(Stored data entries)
====
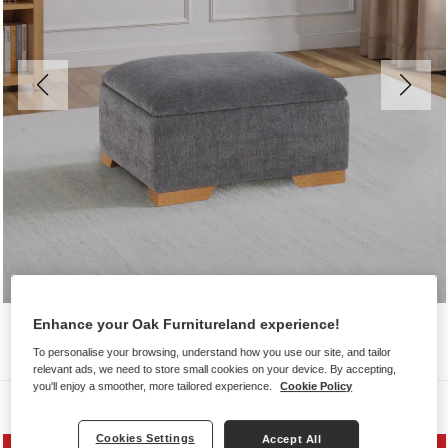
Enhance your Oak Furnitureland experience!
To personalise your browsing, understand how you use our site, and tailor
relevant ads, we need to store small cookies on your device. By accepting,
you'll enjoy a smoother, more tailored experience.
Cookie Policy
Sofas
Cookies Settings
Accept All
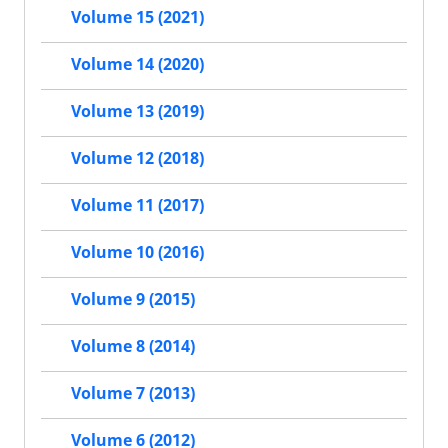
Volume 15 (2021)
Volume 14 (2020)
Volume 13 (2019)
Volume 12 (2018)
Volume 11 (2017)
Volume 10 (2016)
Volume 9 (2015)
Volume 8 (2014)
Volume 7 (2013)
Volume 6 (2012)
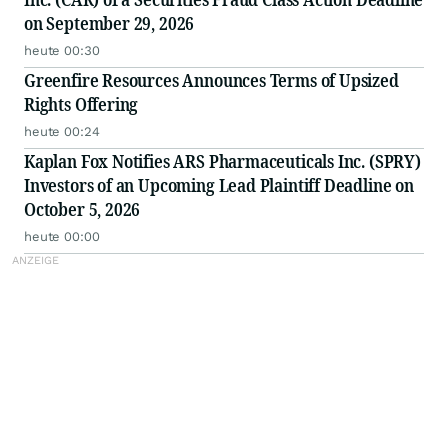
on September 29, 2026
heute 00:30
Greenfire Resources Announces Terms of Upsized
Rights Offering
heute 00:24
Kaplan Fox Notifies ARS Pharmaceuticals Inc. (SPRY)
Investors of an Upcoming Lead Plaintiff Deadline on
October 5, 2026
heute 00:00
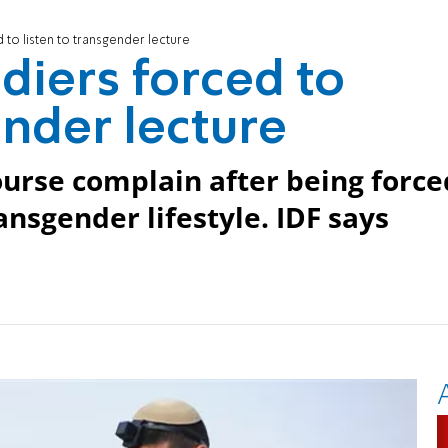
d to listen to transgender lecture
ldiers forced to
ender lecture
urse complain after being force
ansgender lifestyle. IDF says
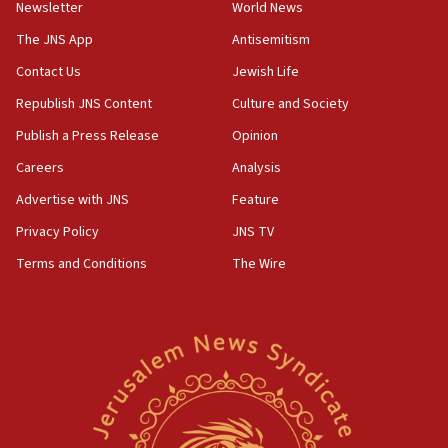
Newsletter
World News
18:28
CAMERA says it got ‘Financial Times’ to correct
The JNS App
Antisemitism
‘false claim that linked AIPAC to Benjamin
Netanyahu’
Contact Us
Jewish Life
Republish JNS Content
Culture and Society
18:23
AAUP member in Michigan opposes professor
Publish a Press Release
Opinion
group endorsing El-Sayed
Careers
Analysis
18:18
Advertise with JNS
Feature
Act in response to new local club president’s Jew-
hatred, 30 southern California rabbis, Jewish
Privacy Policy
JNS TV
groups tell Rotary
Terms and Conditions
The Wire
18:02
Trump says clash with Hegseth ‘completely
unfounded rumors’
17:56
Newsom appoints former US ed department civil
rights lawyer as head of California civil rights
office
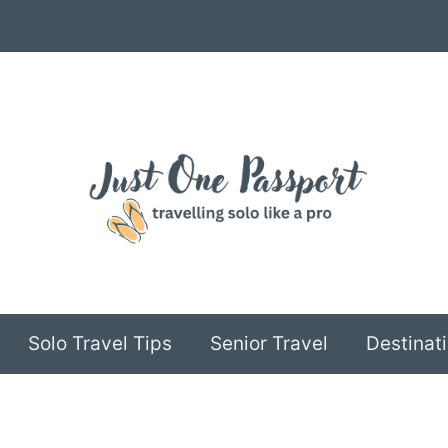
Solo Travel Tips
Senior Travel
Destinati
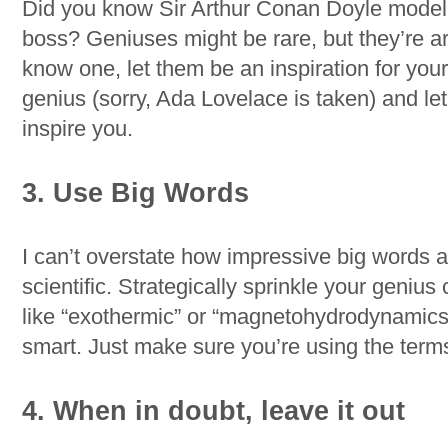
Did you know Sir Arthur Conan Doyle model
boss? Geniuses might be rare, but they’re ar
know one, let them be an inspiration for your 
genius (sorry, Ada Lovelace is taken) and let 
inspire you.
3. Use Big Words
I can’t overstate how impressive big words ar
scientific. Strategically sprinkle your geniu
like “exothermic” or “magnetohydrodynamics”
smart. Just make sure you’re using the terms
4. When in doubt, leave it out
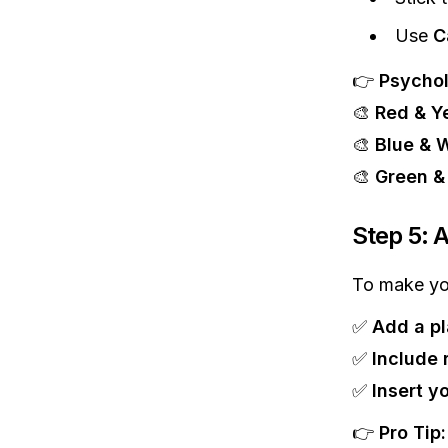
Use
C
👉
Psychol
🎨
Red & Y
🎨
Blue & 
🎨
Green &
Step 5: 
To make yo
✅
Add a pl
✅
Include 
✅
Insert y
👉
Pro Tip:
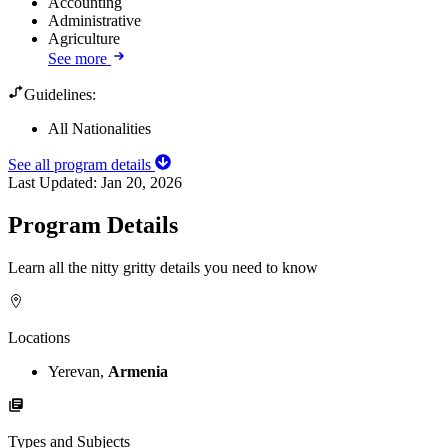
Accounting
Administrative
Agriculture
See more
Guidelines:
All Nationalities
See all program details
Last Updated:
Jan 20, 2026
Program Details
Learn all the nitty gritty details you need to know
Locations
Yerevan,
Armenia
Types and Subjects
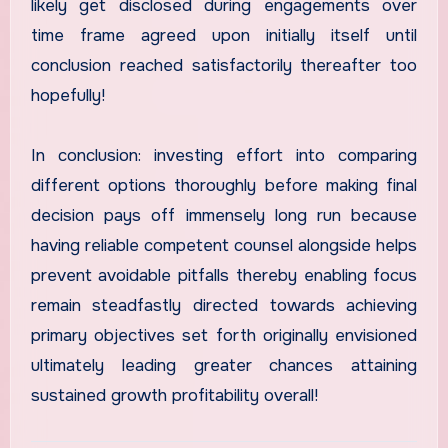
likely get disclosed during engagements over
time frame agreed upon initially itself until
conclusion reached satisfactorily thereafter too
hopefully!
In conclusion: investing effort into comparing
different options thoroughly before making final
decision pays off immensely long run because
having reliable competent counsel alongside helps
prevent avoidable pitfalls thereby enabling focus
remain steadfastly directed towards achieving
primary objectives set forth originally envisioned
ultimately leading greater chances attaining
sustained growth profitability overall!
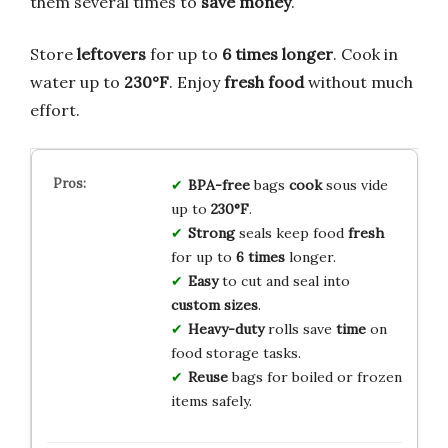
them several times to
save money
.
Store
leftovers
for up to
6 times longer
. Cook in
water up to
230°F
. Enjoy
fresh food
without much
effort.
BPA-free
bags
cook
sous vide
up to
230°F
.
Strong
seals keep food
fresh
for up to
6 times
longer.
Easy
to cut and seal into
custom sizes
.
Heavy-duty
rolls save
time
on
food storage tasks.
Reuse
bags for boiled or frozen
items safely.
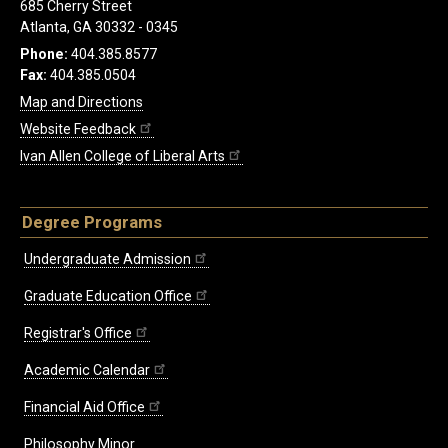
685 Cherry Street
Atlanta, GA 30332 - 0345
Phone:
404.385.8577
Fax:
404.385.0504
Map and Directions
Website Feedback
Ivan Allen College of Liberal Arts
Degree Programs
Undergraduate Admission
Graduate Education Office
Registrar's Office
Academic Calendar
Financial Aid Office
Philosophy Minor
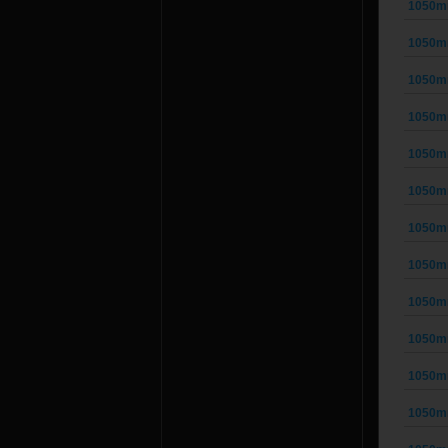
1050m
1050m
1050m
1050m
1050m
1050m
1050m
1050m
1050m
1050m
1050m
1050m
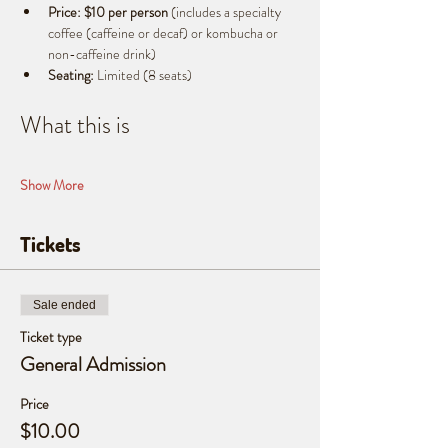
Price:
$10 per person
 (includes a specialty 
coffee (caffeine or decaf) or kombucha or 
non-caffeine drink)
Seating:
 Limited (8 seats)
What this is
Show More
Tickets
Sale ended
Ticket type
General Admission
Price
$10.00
====
**What this task involves**
Tell how many lines above include the word "need". Give the number alone.

**Result of the exercise**
2